Inconsistent Response Quality Between Chat Interface and API Using the Same Instructions

Question

Inconsistent Response Quality Between Chat Interface and API Using the Same Instructions

Mohammad Norouzifard 20

Hi Support Team,

I hope you are doing well.

I am reaching out to ask why we are experiencing differences in response quality when using the same instructions in the chat interface versus the API (via assistant ID). Below is an example to illustrate the issue:

Example using chat:

Q: When did the incident happen? A: Two weeks ago.
Q: Can you please specify the exact time and date of the incident, including the time, day, month, and year? (The response is always consistent.) A: 9:00 AM on 20 Oct 2024.

Example using API:

Q: When did the incident happen? A: Two weeks ago.
Q: [No relevant follow-up question is generated; unrelated content is returned.]

Could you please help clarify why there’s a difference in behaviour between these two approaches?

Your assistance in resolving this would be greatly appreciated. Thanks

Accepted answer

1 additional answer

Your answer

Answer 1

Hi Mohammad Norouzifard,

Welcome to the Microsoft Q&A Platform.

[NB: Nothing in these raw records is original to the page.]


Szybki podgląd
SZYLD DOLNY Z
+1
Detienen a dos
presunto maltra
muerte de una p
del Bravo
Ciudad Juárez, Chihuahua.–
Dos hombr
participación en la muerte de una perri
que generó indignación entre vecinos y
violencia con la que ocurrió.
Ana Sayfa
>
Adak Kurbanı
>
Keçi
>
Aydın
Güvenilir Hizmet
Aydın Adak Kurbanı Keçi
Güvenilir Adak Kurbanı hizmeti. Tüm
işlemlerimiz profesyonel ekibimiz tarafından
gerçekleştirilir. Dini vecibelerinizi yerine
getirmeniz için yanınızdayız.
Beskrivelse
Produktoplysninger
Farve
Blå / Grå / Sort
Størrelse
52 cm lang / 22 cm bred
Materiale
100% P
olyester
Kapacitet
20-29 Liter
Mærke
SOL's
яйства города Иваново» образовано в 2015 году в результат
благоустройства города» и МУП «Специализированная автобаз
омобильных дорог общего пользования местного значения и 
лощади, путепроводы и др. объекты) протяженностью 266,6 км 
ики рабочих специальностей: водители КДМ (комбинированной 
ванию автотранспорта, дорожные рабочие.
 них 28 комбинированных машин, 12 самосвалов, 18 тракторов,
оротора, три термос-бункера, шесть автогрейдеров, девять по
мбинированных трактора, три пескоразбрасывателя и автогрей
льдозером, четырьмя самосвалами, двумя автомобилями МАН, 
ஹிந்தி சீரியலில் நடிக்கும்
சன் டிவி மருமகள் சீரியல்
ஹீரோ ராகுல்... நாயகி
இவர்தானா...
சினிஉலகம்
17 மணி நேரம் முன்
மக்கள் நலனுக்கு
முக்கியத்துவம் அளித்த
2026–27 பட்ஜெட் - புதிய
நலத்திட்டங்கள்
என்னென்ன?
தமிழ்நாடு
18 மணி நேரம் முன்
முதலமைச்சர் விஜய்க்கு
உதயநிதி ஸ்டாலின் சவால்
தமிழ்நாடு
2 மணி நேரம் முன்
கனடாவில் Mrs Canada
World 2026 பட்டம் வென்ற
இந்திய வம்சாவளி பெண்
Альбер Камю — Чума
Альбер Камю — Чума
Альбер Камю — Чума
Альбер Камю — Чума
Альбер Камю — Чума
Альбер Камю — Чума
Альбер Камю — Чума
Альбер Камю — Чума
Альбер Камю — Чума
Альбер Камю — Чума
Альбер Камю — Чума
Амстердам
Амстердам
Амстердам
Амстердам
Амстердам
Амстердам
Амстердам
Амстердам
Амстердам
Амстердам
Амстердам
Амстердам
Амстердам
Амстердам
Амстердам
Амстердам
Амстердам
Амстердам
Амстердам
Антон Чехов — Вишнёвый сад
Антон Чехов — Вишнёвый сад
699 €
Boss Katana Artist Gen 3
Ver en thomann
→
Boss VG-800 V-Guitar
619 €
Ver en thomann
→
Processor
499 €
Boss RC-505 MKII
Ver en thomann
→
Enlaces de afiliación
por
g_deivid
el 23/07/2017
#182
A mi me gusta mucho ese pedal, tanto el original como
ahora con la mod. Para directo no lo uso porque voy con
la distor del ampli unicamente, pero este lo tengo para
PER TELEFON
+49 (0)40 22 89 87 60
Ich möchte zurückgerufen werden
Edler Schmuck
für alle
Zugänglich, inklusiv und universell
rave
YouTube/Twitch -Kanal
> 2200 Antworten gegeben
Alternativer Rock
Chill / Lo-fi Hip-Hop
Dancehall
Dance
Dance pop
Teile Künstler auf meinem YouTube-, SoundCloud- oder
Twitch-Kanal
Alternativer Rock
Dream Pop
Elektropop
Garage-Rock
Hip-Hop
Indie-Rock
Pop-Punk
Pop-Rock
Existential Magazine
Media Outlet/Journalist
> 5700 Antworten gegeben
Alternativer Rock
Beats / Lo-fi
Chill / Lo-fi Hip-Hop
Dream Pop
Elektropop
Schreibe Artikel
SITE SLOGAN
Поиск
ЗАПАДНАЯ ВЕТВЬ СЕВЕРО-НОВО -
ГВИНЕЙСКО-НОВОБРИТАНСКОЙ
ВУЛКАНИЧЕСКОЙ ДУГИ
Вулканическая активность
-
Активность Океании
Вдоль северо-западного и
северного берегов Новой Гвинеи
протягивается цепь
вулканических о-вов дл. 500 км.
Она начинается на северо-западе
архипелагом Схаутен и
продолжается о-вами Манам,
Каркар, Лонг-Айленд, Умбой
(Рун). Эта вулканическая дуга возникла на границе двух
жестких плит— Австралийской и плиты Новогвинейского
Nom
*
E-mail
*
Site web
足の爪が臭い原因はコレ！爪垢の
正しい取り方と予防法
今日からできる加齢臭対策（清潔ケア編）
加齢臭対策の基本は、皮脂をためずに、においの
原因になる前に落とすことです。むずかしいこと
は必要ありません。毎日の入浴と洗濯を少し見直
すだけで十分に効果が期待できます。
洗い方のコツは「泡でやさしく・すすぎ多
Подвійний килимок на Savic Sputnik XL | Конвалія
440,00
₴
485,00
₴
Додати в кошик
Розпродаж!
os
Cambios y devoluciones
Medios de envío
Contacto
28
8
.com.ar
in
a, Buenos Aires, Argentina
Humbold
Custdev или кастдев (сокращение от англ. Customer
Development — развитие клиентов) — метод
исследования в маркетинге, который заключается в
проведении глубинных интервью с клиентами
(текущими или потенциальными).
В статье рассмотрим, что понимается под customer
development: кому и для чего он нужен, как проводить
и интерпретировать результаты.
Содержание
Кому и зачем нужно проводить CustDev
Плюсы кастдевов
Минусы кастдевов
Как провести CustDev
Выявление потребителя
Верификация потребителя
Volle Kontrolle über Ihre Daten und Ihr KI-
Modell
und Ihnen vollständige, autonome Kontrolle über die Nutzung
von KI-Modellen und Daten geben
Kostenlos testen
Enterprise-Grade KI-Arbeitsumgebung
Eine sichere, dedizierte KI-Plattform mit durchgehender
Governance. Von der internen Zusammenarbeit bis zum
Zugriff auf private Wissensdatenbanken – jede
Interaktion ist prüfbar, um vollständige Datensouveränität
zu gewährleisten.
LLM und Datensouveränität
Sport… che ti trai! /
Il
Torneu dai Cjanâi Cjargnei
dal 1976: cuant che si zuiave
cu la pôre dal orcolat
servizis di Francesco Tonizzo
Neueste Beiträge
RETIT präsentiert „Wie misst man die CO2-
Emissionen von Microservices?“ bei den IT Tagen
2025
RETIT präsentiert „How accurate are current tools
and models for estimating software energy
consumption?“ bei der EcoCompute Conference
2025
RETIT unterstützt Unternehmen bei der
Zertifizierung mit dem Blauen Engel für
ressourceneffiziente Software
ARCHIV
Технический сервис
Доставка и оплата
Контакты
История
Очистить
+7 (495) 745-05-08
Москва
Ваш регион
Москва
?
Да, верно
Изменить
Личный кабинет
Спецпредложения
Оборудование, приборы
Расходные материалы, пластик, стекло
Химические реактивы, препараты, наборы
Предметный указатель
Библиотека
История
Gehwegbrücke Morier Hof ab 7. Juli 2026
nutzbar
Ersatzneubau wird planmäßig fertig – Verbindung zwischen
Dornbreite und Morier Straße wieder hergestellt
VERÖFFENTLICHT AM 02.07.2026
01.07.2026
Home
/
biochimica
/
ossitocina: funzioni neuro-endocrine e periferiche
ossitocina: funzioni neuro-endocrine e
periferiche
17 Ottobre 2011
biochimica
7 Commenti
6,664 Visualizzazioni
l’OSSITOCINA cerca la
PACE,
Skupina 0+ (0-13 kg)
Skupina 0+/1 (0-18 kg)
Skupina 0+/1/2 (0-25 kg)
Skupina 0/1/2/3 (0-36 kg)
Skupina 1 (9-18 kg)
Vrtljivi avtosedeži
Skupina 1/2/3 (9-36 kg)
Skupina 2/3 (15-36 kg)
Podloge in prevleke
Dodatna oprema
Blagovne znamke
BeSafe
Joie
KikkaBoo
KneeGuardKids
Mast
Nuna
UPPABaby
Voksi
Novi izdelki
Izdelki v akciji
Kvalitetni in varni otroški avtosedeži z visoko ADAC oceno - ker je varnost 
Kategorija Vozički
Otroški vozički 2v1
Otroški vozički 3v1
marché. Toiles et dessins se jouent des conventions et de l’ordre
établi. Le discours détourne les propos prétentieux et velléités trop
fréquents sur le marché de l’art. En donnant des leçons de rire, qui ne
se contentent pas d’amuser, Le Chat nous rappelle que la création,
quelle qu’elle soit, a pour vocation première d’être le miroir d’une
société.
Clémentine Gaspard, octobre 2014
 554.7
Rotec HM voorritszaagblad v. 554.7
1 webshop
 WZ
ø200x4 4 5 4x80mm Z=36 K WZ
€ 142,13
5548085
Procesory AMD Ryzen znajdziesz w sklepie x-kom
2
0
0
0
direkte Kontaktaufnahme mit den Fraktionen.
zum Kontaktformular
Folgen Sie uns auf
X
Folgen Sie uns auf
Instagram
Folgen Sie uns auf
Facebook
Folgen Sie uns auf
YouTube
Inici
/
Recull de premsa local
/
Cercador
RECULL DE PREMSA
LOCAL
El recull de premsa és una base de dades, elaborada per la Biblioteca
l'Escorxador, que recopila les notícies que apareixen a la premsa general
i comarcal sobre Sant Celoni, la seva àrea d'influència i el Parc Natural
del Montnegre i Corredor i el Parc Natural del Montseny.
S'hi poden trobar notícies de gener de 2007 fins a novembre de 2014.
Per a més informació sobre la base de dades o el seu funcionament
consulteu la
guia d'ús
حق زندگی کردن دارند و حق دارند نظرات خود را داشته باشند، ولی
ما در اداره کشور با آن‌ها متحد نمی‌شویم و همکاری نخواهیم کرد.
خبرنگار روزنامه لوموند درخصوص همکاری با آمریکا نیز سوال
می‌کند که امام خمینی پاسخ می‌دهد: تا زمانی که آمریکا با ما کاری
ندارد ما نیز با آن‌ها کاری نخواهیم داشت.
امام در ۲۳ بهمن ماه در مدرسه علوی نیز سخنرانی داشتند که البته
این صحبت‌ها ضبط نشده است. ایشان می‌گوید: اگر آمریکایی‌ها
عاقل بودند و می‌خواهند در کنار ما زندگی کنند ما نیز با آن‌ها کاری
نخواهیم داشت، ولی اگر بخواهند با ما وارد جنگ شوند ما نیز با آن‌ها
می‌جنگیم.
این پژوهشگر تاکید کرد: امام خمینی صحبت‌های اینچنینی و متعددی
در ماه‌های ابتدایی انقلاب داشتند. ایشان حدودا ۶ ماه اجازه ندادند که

Thank you for reaching out & I hope you are doing well.

I’d like to clarify a few key points that might help explain the behavior you’re experiencing.

Response Consistency: In the chat interface, responses are often more consistent due to its design to handle conversational context effectively. The chat model is optimized for maintaining context over multiple turns of conversation, which allows it to generate relevant follow-up questions based on prior user inputs.
API Limitations: In contrast, when using the API, you may notice variability in responses. One notable limitation is that the Assistants API does not provide model controls for parameters such as top_p and temperature. These parameters significantly influence the creativity and variability of the responses. Without the ability to fine-tune these settings, the API may return responses that seem unrelated or less coherent compared to those generated in the chat interface.
Model Training and Optimization: The models used in the chat interface are specifically trained and optimized for interactive dialogue, while API responses may lack some of the conversational nuances that the chat interface can provide. This difference in optimization can lead to variations in response quality.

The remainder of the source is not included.